The scenery could have been out of Val d'Orcia – the Tuscan region of The Gladiator and The English Patient fame. Except it wasn't. I was in Sicily, in the far-less explored area of the Madonie, a mountain range on the northern side of the Italian island.

This inland region is, undeniably, not what you'd think of when you think of Sicily. The largest island in the Mediterranean usually conjures images of turquoise waters and lavish Baroque cities, sandy beaches and postcard-perfect coastal towns. With its rural, agrarian topography, the Madonie couldn't look more different from all that. But that's exactly why a group of people recently launched a new travel experience solely focused on it – named, aptly, The Heart of Sicily (THOS).

The project, born during the pandemic, aims to showcase this little-known part of the island through a series of immersive itineraries and activities that connect travellers both with the territory and the local inhabitants.

It also wants to help revive the fortunes and community ties of the Madonie's villages, which, like many borghi (small towns)across Italy and in the historically impoverished south, have long been afflicted by chronic depopulation.

At the project's head is Fabrizia Lanza, director of the Anna Tasca Lanza cooking school, a Madonie-based culinary hub that's been teaching international students about Sicilian food and farming practices since 1989 (it was established by Lanza's mother, Anna).

"When we went into lockdown and I had to suspend my classes, I began thinking about how to give back to this land that has given me so much," she said, when I visited her at the school on Regaleali, a 200-year-old working farm and country estate.

"For the past 20 years, I have been working with truly incredible small producers, artisans and farmers – people who know and fiercely love the Madonie, yet hardly have the opportunity to share their skills and stories," she said. Together with a few of them, she floated the idea of developing a series of travel experiences to shed light on their home.

"This is a place of treasures – cultural, historical, natural, agricultural," Lanza said. "By gathering them under one platform, the hope is that this whole area can become a destination in its own right. It has all the attributes to do so."

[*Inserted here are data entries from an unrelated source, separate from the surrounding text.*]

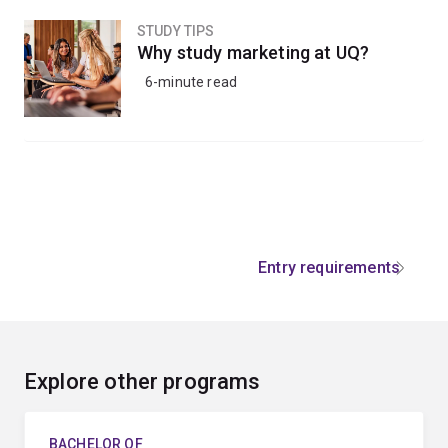
STUDY TIPS
Why study marketing at UQ?
6-minute read
Entry requirements
Explore other programs
BACHELOR OF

To date, THOS counts six hosts – including Lanza – each of whom has created different itineraries centred around their expertise, from food production and agriculture to craftsmanship, environmental walks and archaeological excursions. For many of the experiences, THOS partners with farmers, shepherds and artisans to offer anything from stays to meals and to spotlight the area's communities.

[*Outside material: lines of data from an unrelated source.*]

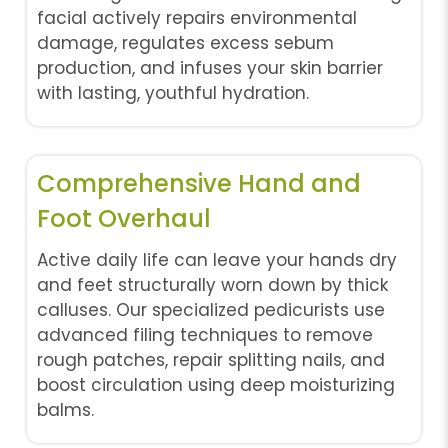
facial actively repairs environmental
damage, regulates excess sebum
production, and infuses your skin barrier
with lasting, youthful hydration.
Comprehensive Hand and
Foot Overhaul
Active daily life can leave your hands dry
and feet structurally worn down by thick
calluses. Our specialized pedicurists use
advanced filing techniques to remove
rough patches, repair splitting nails, and
boost circulation using deep moisturizing
balms.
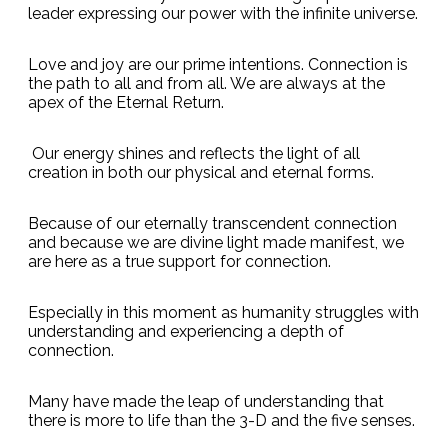
leader expressing our power with the infinite universe.
Love and joy are our prime intentions. Connection is
the path to all and from all. We are always at the
apex of the Eternal Return.
Our energy shines and reflects the light of all
creation in both our physical and eternal forms.
Because of our eternally transcendent connection
and because we are divine light made manifest, we
are here as a true support for connection.
Especially in this moment as humanity struggles with
understanding and experiencing a depth of
connection.
Many have made the leap of understanding that
there is more to life than the 3-D and the five senses.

You might learn how to make ricotta with shepherd Filippo Privitera, who milks his 300 sheep by hand every morning; collect wild herbs with Porto di Terra, an eco-driven association that organises treks around this highland area; or visit the studio and furnace of ceramist Giovanni D'Angelo, who has been crafting tiles for more than three decades. There are also opportunities to partake in seasonal olive oil production at an organic farm, learn about wheat collection and have a go at composting.

The end goal is for travellers to truly get under the skin of this remarkable region.

"All the activities we have put together are designed to promote the local community and its right to be the protagonist of THOS," explained Roberta Billitteri, a host who took me on one her itineraries. "Anyone who's part of this project already has a job or their own venture – myself included. What we are doing is opening our doors and making this land more accessible by linking up with one another and, in turn, visitors."